The Acid-Catalysed Benzidine Rearrangements May Proceed via Cation Radicals Formed by Electron Transfer to a Proton from a Hydrazyl Nitrogen

Abstract

The acid-catalysed benzidine rearrangements are proposed to proceed via cation radical intermediates which arise by rapid electron transfer from a neutral nitrogen of the hydrazyl moiety to a proton. Consequently, both the concerted rearrangements, Table 1, benzidines, 4-methoxy- p-semidine formation, Eqns (2), (3) and o,o‘-biaryl-linked products, and non-concerted rearrangements, Table 2, diphenyline, o-semidine, Eqns (5), (6) and perhaps 4-chloro- p-semidine, may proceed via cation radical structures involving radical C – C bond formations and homolytic N – N bond cleavages.
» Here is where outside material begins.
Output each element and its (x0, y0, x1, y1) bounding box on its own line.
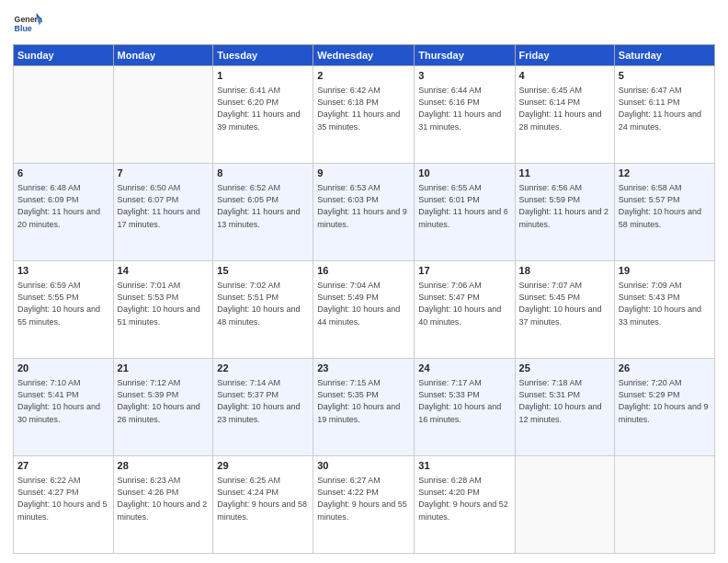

This is contrary to the current view of the Polar Transition State theory which postulates heterolytic bond formations and cleavages, Schemes 1, 3 and 4. Mono-substituted and 4,4'-disubstituted hydrazobenzenes are proposed to undergo oxidation of the most basic nitrogen as inferred from the estimated p Ka s as determined by the SPARC program. This can explain why of the two possible o-semidine rearrangement products, 2,N’ and N,2'-linked, the observed major o-semidine has the substituent para to the amino group, e.g. Eqn (5). However, if one of the para substituents is a halogen, it is the nitrogen para to the halogen which undergoes SET and oxidation. In these second-order acid reactions, this can be explained by protonation of the most basic nitrogen followed by SET from the hydrazyl nitrogen para to the halogen. In the case of 4,4'-disubstitution, the hydrazobenzene may not lose its substituents readily and undergoes a rapid one-electron reduction and consequent disproportionation reaction as shown in Eqn (8). Thus the kinetics, first-order in hydrazoarene and the same kinetic order in acid for both disproportionation and rearrangement, are explained.